Types of bankruptcy
There are three main type of bankruptcy cases. These are referred to by their chapter number in the bankruptcy code. Chapter 7, Chapter 11 (mainly for businesses), and Chapter 13. The bankruptcy code is federal, not state, law and bankruptcy cases are filed in the United States Bankruptcy Court. Not in a state court. The most common types of cases for individuals are Chapter 7 and Chapter 13.
Chapter 7: Liquidating Bankruptcy
A chapter 7 is a liquidating bankruptcy in return for having debts discharged. Meaning the debtors no longer legally obligated to pay them. The debtor must turnover certain property to the Chapter 7 bankruptcy trustee. The law allows the debtor to keep some property as exempt so the debtor can make a fresh start. In most Chapter 7 cases, ALL property is exempt and so a debtor keeps all of the property. Those cases are sometimes called no-asset cases. If the debtor has more assets than can be exempted, the trustee sells the non-exempt property. Then distributes the proceeds to the creditors according to priorities established by law. Very often there is not enough money to pay for anything more than the cost of administration. So the creditors receive nothing. The principal advantage of chapter 7 is that the debtor emerges from bankruptcy without any future obligations on his or her discharge debts. Some debts cannot be discharged. For example, debts incurred through fraud or debts for child support and alimony.

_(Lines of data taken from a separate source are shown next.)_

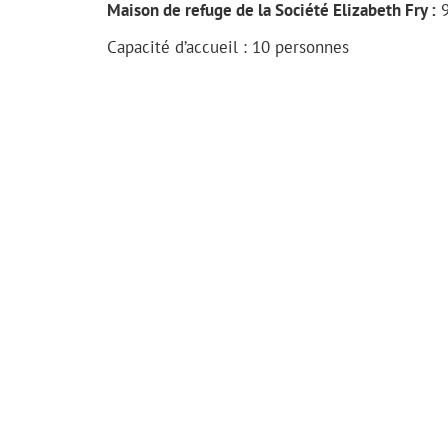
Maison de refuge de la Société Elizabeth Fry :
9
Capacité d’accueil : 10 personnes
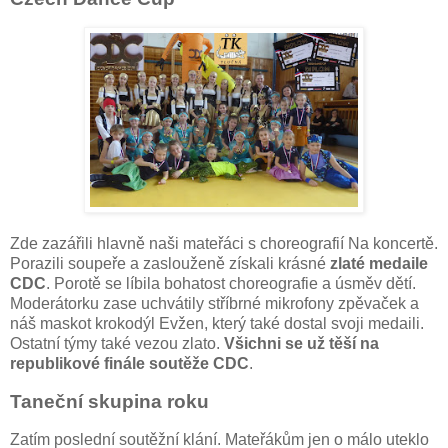
Zde zazářili hlavně naši mateřáci s choreografií Na koncertě.
Porazili soupeře a zaslouženě získali krásné
zlaté medaile
CDC
. Porotě se líbila bohatost choreografie a úsměv dětí.
Moderátorku zase uchvátily stříbrné mikrofony zpěvaček a
náš maskot krokodýl Evžen, který také dostal svoji medaili.
Ostatní týmy také vezou zlato.
Všichni se už těší na
republikové finále soutěže CDC
.
Taneční skupina roku
Zatím poslední soutěžní klání. Mateřákům jen o málo uteklo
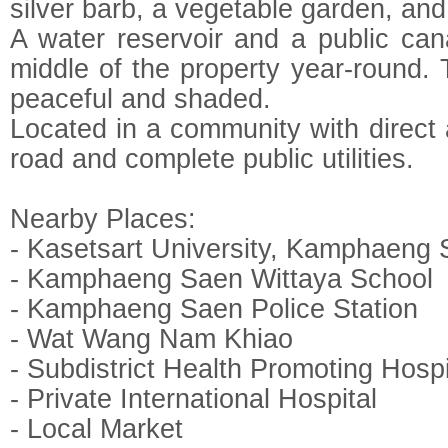
silver barb, a vegetable garden, and 
A water reservoir and a public can
middle of the property year-round.
peaceful and shaded.
Located in a community with direct
road and complete public utilities.
Nearby Places:
- Kasetsart University, Kamphaen
- Kamphaeng Saen Wittaya School
- Kamphaeng Saen Police Station
- Wat Wang Nam Khiao
- Subdistrict Health Promoting Hospi
- Private International Hospital
- Local Market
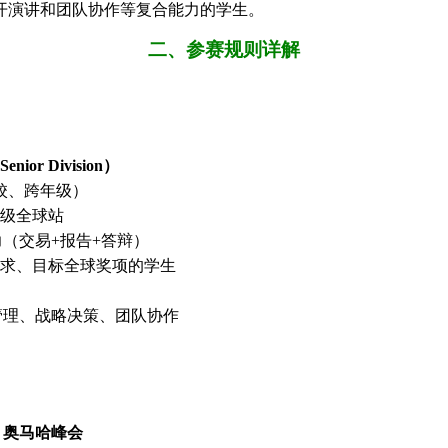
开演讲和团队协作等复合能力的学生。
二、参赛规则详解
ior Division）
跨校、跨年级）
晋级全球站
（交易+报告+答辩）
阶需求、目标全球奖项的学生
管理、战略决策、团队协作
奥马哈峰会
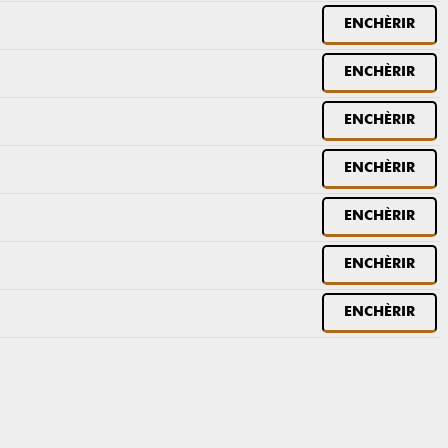
ENCHÈRIR
ENCHÈRIR
ENCHÈRIR
ENCHÈRIR
ENCHÈRIR
ENCHÈRIR
ENCHÈRIR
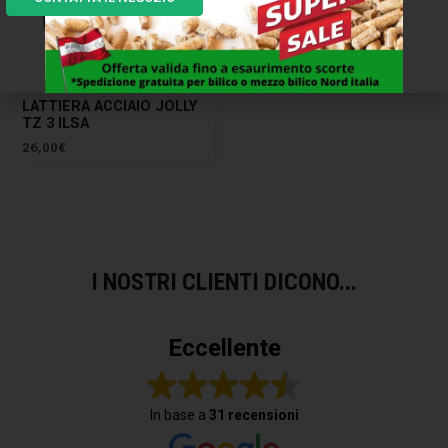
LATTIERA ACCIAIO JOLLY
TZ 3 ILSA
26,00
€
I NOSTRI CLIENTI DICONO...
Eccellente
In base a
31 recensioni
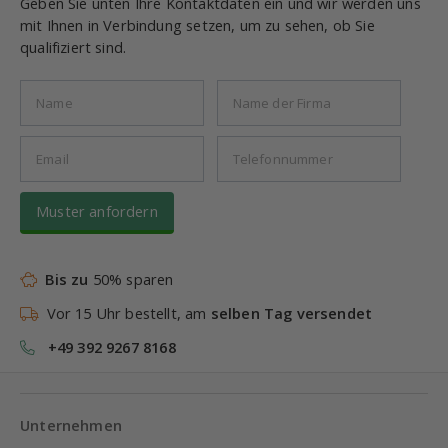
Geben Sie unten Ihre Kontaktdaten ein und wir werden uns
mit Ihnen in Verbindung setzen, um zu sehen, ob Sie
qualifiziert sind.
Muster anfordern
Bis zu
50% sparen
Vor 15 Uhr bestellt, am
selben Tag versendet
+49 392 9267 8168
Unternehmen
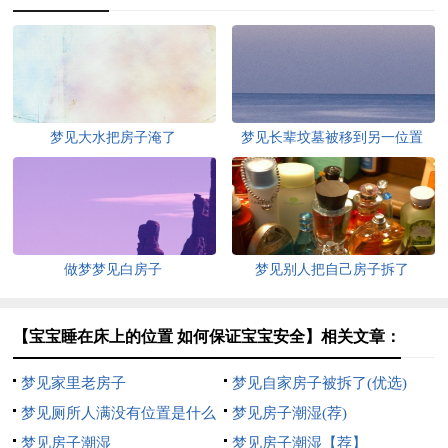
梦见大水把房子淹了
梦见长辈坟墓被移到另一位置
做梦梦见白房子
梦见别人把自己房子拆了
【宝宝睡在床上的位置 如何保证宝宝安全】相关文章：
梦见家里老房子
梦见自家房子被拆了(优选)
梦见厕所人满没有位置是什么
梦见房子潮湿(荐)
意思
梦见房子潮湿
梦见房子潮湿【荐】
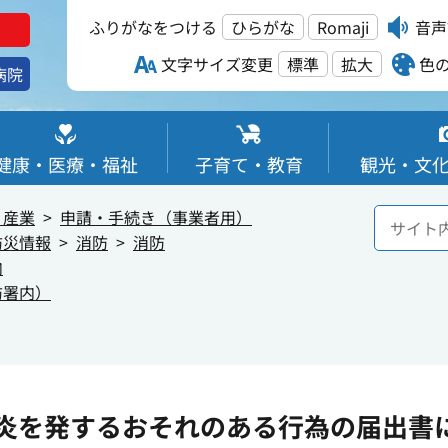
ふりがなをつける
ひらがな
Romaji
音声
文字サイズ変更
標準
拡大
色
病院
健康・医療・福祉
子育て・教育
観光・文
・産業
申請・手続き（事業者用）
防災情報
消防
消防
内
防署内）
炎を発するおそれのある行為の届出書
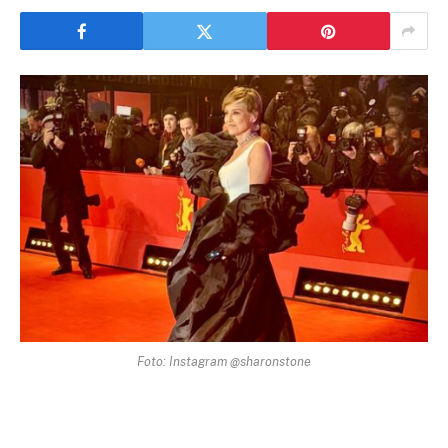
Foto: Instagram @sharonstone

Chapter 13: The “Home Saving/Car Saving” Chapter
A Chapter 13 case is often used by individuals who want to catch up past due mortgage or car loan payments and keep their assets. In Chapter 13, the debtor must propose in good faith to pay all or part of the debts from future income over a period of 3 to 5 years. If the court approves the plan, the debts may be settled in this manner even if some creditors object to the plan. If the debtor makes the required payments he or she will be able to keep his or her property. Chapter 13 can be a better choice than chapter 7 for those who are behind on their home mortgage or car loans as well as for other reasons. For instance, some of the debts that cannot be discharged in a Chapter 7 can be discharged in Chapter 13. Also, the debtor can pay some non-dischargeable federal taxes over the term of the Chapter 13 plan without interest. Chapter 13 can only be used by an individual debtor, not by a corporation. An individual engaged in business, not as a corporation, might use Chapter 13 to pay debts or settle them over a period of time. While he or she continues to own and operate the business. Chapter 13 can be used only if the total debt owed are less than certain limits for secured and unsecured debts.
Chapter 11: Reorganization (Mainly for Businesses)
Another type of bankruptcy case is a Chapter 11 reorganization. It is generally used by businesses but can be used by individual debtors who do not qualify for Chapter 13 because their debts exceed the Chapter 13 limit.